GOAL OF THE EXERCISE — Below are the entries; return exactly the line with "Additional information" and every later line, without anything else.

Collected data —
:::

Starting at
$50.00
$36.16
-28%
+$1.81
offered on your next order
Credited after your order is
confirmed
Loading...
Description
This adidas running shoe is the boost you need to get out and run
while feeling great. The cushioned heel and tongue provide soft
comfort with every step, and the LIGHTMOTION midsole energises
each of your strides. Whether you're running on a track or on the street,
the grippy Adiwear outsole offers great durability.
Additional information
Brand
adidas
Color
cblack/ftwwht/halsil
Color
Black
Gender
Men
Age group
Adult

:::

SOLUTION BELOW —
Additional information
Brand
adidas
Color
cblack/ftwwht/halsil
Color
Black
Gender
Men
Age group
Adult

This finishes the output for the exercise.